I give my warmest thanks to everyone, because I want it to be clear that they are not the election committee and it is not they who want FIFA to become weaker and weaker.

For my part, I will abide by the ideas I leave written and have circulated, I am firm in my desire to take an active part in the regeneration of FIFA and I will be available for it whenever it is proven to me that we are not living under a dictatorship.

I do not fear the ballot box, but I will not go along with nor will I give my consent to a process which will end on May 29 and from which soccer will not emerge the winner.

My decision is made, I will not stand in what is being called an election for the FIFA presidency.

I offer my deepest thanks to all those who have supported me and I ask them to keep alive their desire for a regeneration which, though it may take some time, will come.

Oof. He certainly didn’t pull any punches there, nor should he.

prince-ali-bin-al-hussein-fifa-vice-president_3259848Prince Ali bin al-Hussein is now the only person running against Blatter. He has revised his original manifesto to incorporate some of Van Praag’s ideas.

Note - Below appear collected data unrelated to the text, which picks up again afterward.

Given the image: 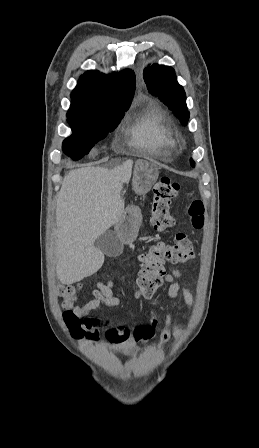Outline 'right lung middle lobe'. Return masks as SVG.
<instances>
[{"instance_id": "right-lung-middle-lobe-1", "label": "right lung middle lobe", "mask_w": 259, "mask_h": 448, "mask_svg": "<svg viewBox=\"0 0 259 448\" xmlns=\"http://www.w3.org/2000/svg\"><path fill=\"white\" fill-rule=\"evenodd\" d=\"M127 109L67 115L73 134L63 141V152L75 161L81 159L95 143L114 130Z\"/></svg>"}]
</instances>
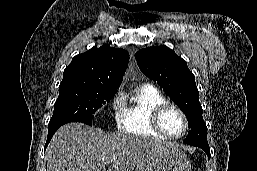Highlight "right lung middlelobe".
<instances>
[{
    "label": "right lung middle lobe",
    "instance_id": "1",
    "mask_svg": "<svg viewBox=\"0 0 257 171\" xmlns=\"http://www.w3.org/2000/svg\"><path fill=\"white\" fill-rule=\"evenodd\" d=\"M116 92L90 86L59 87V96L54 104V113L49 124L83 122L90 125L92 114L109 102Z\"/></svg>",
    "mask_w": 257,
    "mask_h": 171
}]
</instances>
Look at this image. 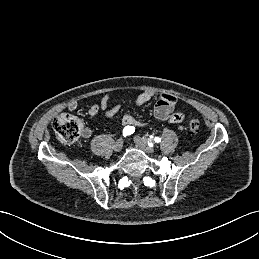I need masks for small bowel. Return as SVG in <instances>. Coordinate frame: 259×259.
Masks as SVG:
<instances>
[{"instance_id": "small-bowel-1", "label": "small bowel", "mask_w": 259, "mask_h": 259, "mask_svg": "<svg viewBox=\"0 0 259 259\" xmlns=\"http://www.w3.org/2000/svg\"><path fill=\"white\" fill-rule=\"evenodd\" d=\"M153 95L154 94L152 92H147V91L139 93L136 96L135 105L136 106L144 105L153 97ZM109 100H110L109 95L103 96L99 103H96L90 106V108L88 109V114L90 116H94L98 114V112L102 111L106 118H111L115 116L119 111V107L115 106L112 108H108ZM176 104H177V98L174 95L169 93L161 94L157 99L154 107L155 118L159 121L170 122L173 124H180L184 120V114L180 111H175ZM77 107H78V103L76 101H71L68 104V108L70 110H75L77 109ZM122 124L124 126H133V127L140 126V124L131 115H125L122 118ZM82 136L84 138H89L91 136V129L89 127H84L82 130Z\"/></svg>"}]
</instances>
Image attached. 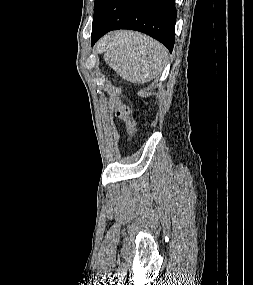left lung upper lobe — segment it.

One of the main ideas that the Prince has put forth is expanding the number of teams to 36 for the 2018 World Cup:

A commitment to extend the number of countries participating in the World Cup from 32 to 36 teams as soon as possible, with a view to further, development-led expansion to be considered thereafter. I am committed to exploring all options to enable this expansion urgently, ideally in time for the 2018 World Cup.

He has also proposed giving each member association at least $1 million per year and that future FIFA presidents be limited to two four-year terms.

Will this be enough to defeat Blatter? We’ll know on May 29. Again, I urge you to watch Jeremy Schaap’s expose on Sepp & FIFA to get a full idea of what the Prince is fighting against.